Start estate proceedings. If your loved one had a will, “notify your solicitor or lawyer, as well as the executor of the estate,” Evans said. “You can then plan the next steps, ensuring that everything you do is legally correct and compliant.” If there was no will, the state will name an executor or administrator of the estate. The laws vary depending on where you live. In some US states, for instance, the spouse automatically inherits everything, but that’s not the case everywhere. In New Zealand, for instance, the estate is divided among the spouse and children.

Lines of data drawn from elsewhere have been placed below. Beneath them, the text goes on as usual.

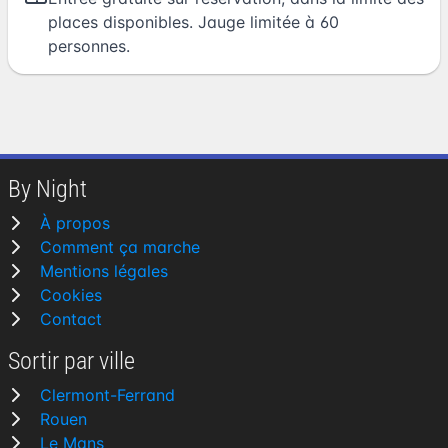
places disponibles. Jauge limitée à 60
personnes.
By Night
À propos
Comment ça marche
Mentions légales
Cookies
Contact
Sortir par ville
Clermont-Ferrand
Rouen
Le Mans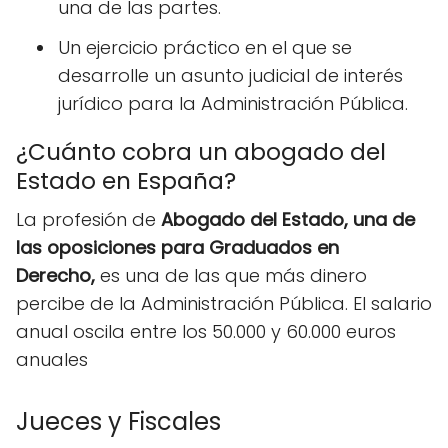
una de las partes.
Un ejercicio práctico en el que se
desarrolle un asunto judicial de interés
jurídico para la Administración Pública.
¿Cuánto cobra un abogado del
Estado en España?
La profesión de
Abogado del Estado, una de
las
oposiciones
para Graduados en
Derecho,
es una de las que más dinero
percibe de la Administración Pública. El salario
anual oscila entre los 50.000 y 60.000 euros
anuales
Jueces y Fiscales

Take an inventory. Settling your loved one’s estate could be complicated, depending upon family structure, relationships and whether your spouse conveyed his or her wishes clearly before he or she died. Walk through your house and take photos or a video of contents and valuables following your spouse’s death. “Even in the most communicative of families, issues invariably arise over who’s going to get what,” said Sally Hurme, an elder law attorney with AARP and author of the Checklist for Family Survivors. “A video representation can be very valuable.”

Consult a professional. Some financial transfers involve reams of paperwork and some have tax implications, so someone with a complicated estate should consult a financial advisor you trust. “It may be appropriate to reevaluate your financial plan, because your needs may be different,” Hurme said. “There may be life insurance proceeds that need to be invested, or there may be a reduction in social security or pension benefits.”

Look carefully at income and how long it's going to last. For instance, in the UK you will continue to receive the Married Couple’s Allowance for the rest of the tax year but not after that.

Do it later: Ignore Uncle Marty. “You will get a lot of free advice from well-meaning friends and family,” Hurme said. “They’ll say, ‘You ought to invest in this wonderful stock’ or ‘You need to sell your house tomorrow and move in with us’. Take your time and be sure you have good financial advice.”

Give big decisions some time. “I think a lot of widows feel they need to get knee-deep into what to do with their investments,” Thornton said. “It’s best to let the dust settle. Give it a few weeks or a couple of months to get your bearings and begin to adjust.”

Consider whether your circumstances must change. Depending on your age and that of your children, you might be better off downsizing or moving closer to family. “Ultimately, you’ll need to think about whether you’re living in a community or city that makes sense long term,” Thornton said.

Do it smarter: Understand that people will say stupid things. “At least one person you know is going to say something insensitive or goofy,” Fleet said. “My hall-of-famer was at my husband’s funeral, and I was told that I would forget all about him when I got a new boyfriend. I still don’t have a comeback for that one.”